Bonded connection (bond0) is created using all nmcli commands

sudo nmcli con add type bond con-name bondcon ifname bond0 mode active-backup +bond.options "primary=eth0,fail_over_mac=none,miimon=500,primary_reselect=always,updelay=200"

bond mode is active-backup Slave connections are added for Ethernet (bond-eth) and wifi (ssidname) nmcli con add type ethernet con-name bond-eth slave-type bond master bond0 ifname eth0 same with wifi

bond0 is brought up, and the slaves are confirmed to be connected by:

ip a and by sudo watch cat /proc/net/bonding/bond0

As the ethernet cable is unplugged and plugged back in, the bond0 active slave is seen to change, and the ip a output shows the link failures and restorations.

HOWEVER!!

From another computer on the same network, the ping command to the ip address of the computer (which doesn't change as the slaves are connected and disconnected)... fails and succeeds predictably based on the cable being unplugged. If the active slave is the wifi... the ping succeeds (along with any other ip based tools, including ssh) and if the cable is plugged in... ping immediately fails.... until the cable is unplugged again and wifi becomes the active slave.

the only diagnostic item I can find, is that the mac address of the bond master (bond0), the ethernet slave, and the wifi slave are all being set to the same thing via the fail_over_man=none in the nmcli connection profile... and the condition where ping is working, is when the wifi is the active slave.

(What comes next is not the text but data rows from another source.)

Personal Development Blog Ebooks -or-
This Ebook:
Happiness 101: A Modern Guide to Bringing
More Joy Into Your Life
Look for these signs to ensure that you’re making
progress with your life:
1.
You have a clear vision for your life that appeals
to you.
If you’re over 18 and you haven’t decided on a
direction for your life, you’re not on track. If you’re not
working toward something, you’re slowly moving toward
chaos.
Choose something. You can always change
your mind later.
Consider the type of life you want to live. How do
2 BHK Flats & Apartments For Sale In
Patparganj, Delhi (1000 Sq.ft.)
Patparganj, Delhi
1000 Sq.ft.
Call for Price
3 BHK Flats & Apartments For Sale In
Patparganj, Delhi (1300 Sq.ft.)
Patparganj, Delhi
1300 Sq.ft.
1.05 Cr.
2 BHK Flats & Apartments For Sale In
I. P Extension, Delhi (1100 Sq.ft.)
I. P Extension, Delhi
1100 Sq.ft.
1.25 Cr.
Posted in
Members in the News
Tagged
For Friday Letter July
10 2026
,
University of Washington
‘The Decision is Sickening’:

in other words, if the currently active slave's permanent mac address is the same the forced mac address via the failovermac option... the ping succeeds.

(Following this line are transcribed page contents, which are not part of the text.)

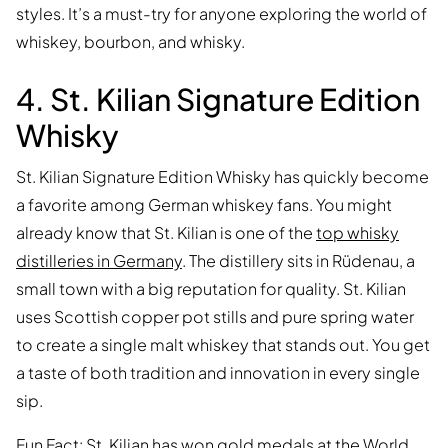
styles. It’s a must-try for anyone exploring the world of
whiskey, bourbon, and whisky.
4. St. Kilian Signature Edition
Whisky
St. Kilian Signature Edition Whisky has quickly become
a favorite among German whiskey fans. You might
already know that St. Kilian is one of the
top whisky
distilleries in Germany
. The distillery sits in Rüdenau, a
small town with a big reputation for quality. St. Kilian
uses Scottish copper pot stills and pure spring water
to create a single malt whiskey that stands out. You get
a taste of both tradition and innovation in every single
sip.
Fun Fact: St. Kilian has won gold medals at the World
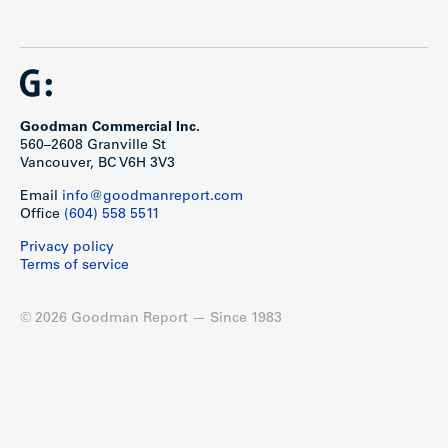
Goodman Commercial Inc.
560–2608 Granville St
Vancouver, BC V6H 3V3
Email
info@goodmanreport.com
Office
(604) 558 5511
Privacy policy
Terms of service
© 2026 Goodman Report — Since 1983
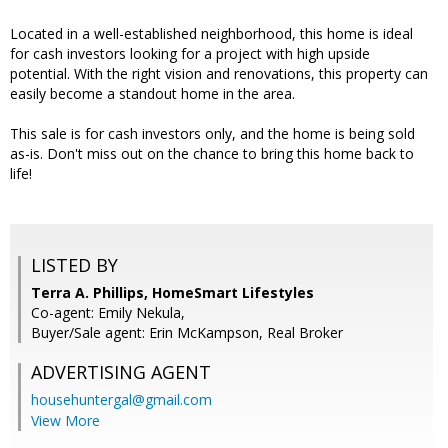
Located in a well-established neighborhood, this home is ideal
for cash investors looking for a project with high upside
potential. With the right vision and renovations, this property can
easily become a standout home in the area.
This sale is for cash investors only, and the home is being sold
as-is. Don't miss out on the chance to bring this home back to
life!
LISTED BY
Terra A. Phillips, HomeSmart Lifestyles
Co-agent: Emily Nekula,
Buyer/Sale agent: Erin McKampson, Real Broker
ADVERTISING AGENT
househuntergal@gmail.com
View More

But! if the currently active slave's permanent mac address is not the same as the forced mac addresses via failovermac options... the ping fails.

This behavior is bizarre to me, because I thought ping was simply based on ip address resolution, period. But, of course, I could easily be conflating separate issues.

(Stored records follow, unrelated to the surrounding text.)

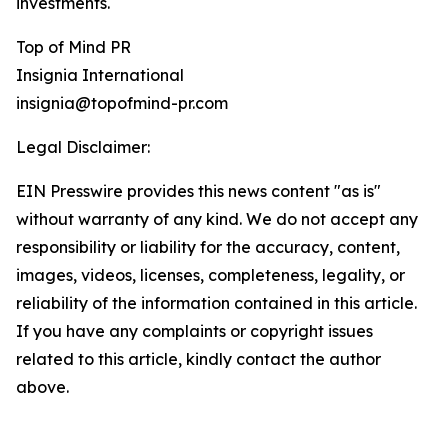
investments.
Top of Mind PR
Insignia International
insignia@topofmind-pr.com
Legal Disclaimer:
EIN Presswire provides this news content "as is"
without warranty of any kind. We do not accept any
responsibility or liability for the accuracy, content,
images, videos, licenses, completeness, legality, or
reliability of the information contained in this article.
If you have any complaints or copyright issues
related to this article, kindly contact the author
above.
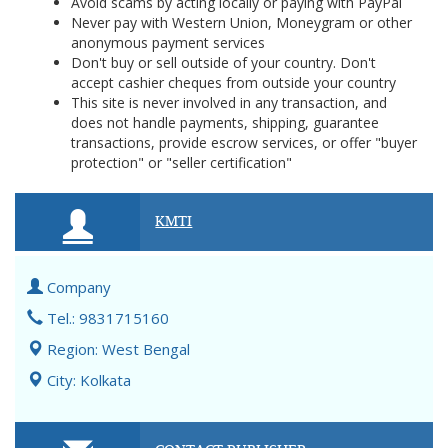
Avoid scams by acting locally or paying with PayPal
Never pay with Western Union, Moneygram or other
anonymous payment services
Don't buy or sell outside of your country. Don't
accept cashier cheques from outside your country
This site is never involved in any transaction, and
does not handle payments, shipping, guarantee
transactions, provide escrow services, or offer "buyer
protection" or "seller certification"
KMTI
Company
Tel.: 9831715160
Region: West Bengal
City: Kolkata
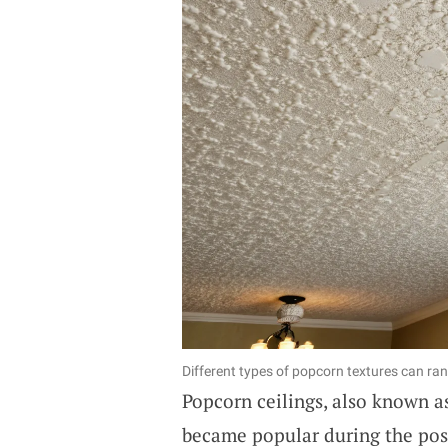
Different types of popcorn textures can ra
Popcorn ceilings, also known as
became popular during the pos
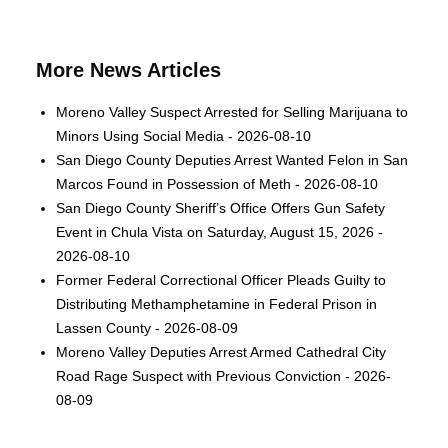
More News Articles
Moreno Valley Suspect Arrested for Selling Marijuana to
Minors Using Social Media - 2026-08-10
San Diego County Deputies Arrest Wanted Felon in San
Marcos Found in Possession of Meth - 2026-08-10
San Diego County Sheriff’s Office Offers Gun Safety
Event in Chula Vista on Saturday, August 15, 2026 -
2026-08-10
Former Federal Correctional Officer Pleads Guilty to
Distributing Methamphetamine in Federal Prison in
Lassen County - 2026-08-09
Moreno Valley Deputies Arrest Armed Cathedral City
Road Rage Suspect with Previous Conviction - 2026-
08-09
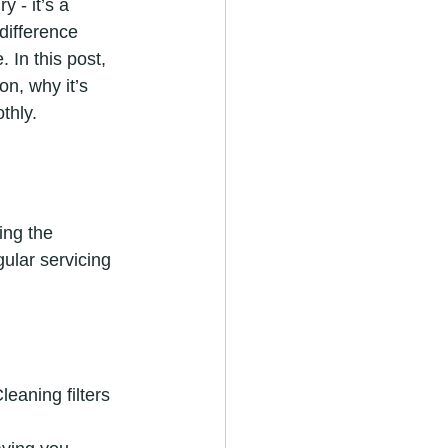
 - it’s a 
difference 
 In this post, 
n, why it’s 
thly.
ing the 
ular servicing 
eaning filters 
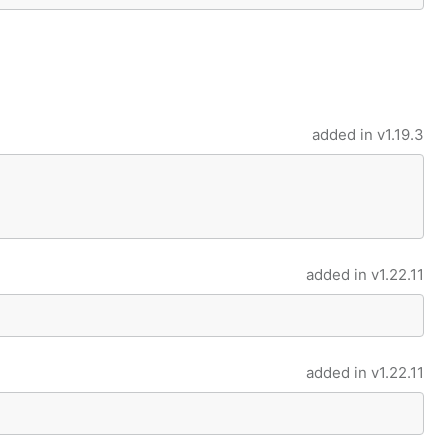
added in
v1.19.3
added in
v1.22.11
added in
v1.22.11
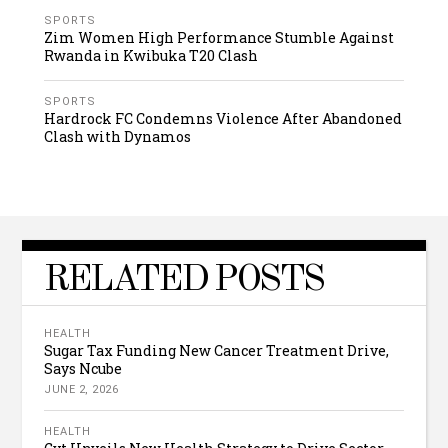
SPORTS
Zim Women High Performance Stumble Against
Rwanda in Kwibuka T20 Clash
SPORTS
Hardrock FC Condemns Violence After Abandoned
Clash with Dynamos
RELATED POSTS
HEALTH
Sugar Tax Funding New Cancer Treatment Drive,
Says Ncube
JUNE 2, 2026
HEALTH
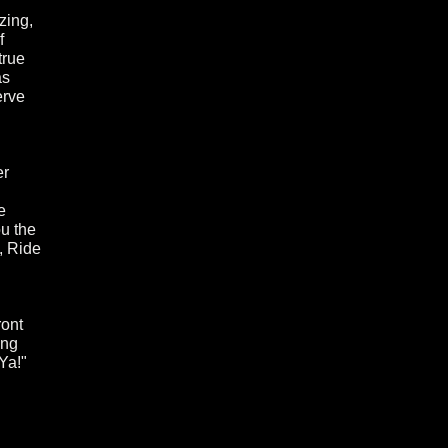
zing,
f
true
as
erve
er
e
ou the
, Ride
ront
ing
Ya!"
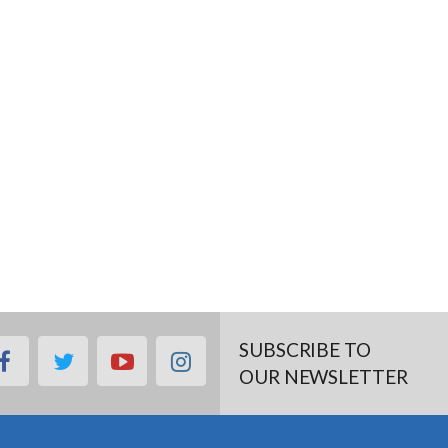
SUBSCRIBE TO
facebook
twitter
youtube
instagram
OUR NEWSLETTER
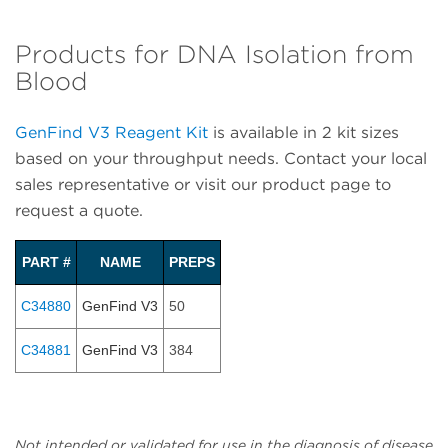
Products for DNA Isolation from
Blood
GenFind V3 Reagent Kit
is available in 2 kit sizes
based on your throughput needs. Contact your local
sales representative or visit our product page to
request a quote.
PART #
NAME
PREPS
C34880
GenFind V3
50
C34881
GenFind V3
384
Not intended or validated for use in the diagnosis of disease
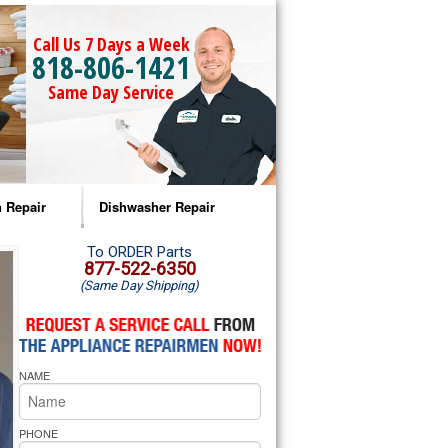
Call Us 7 Days a Week
818-806-1421
Same Day Service
 Repair
Dishwasher Repair
a Microwave Repair
Amana Dishwasher Repair
To ORDER Parts
877-522-6350
(Same Day Shipping)
a Oven Repair
Whirlpool Dishwasher Repair
lpool Microwave Repair
NAME
lpool Oven Repair
lpool Cooktop Repair
PHONE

In case it's usefule, I'll note that hostname resolution is flaky in my network (behind a cheap att router). "dig targethostname" often gives stale information. I need to correct that as well... perhaps by moving to static ip addresses for my target computers.

Thanks, I've been hunting this for many hours, and no luck anywhere online.

See main story for details. every test I could find from lan computers, from ping to dig to nomachine remote protocols... the failure is clearly linked to the cable getting unplugged... which entirely defeats the purpose of bonding the interfaces to begin with.

A.B avatar
cl flag
A.B
My 2c: With Wifi which can't change MAC address, you should use `fail_over_mac=active`. But I would have expected the opposite to happen.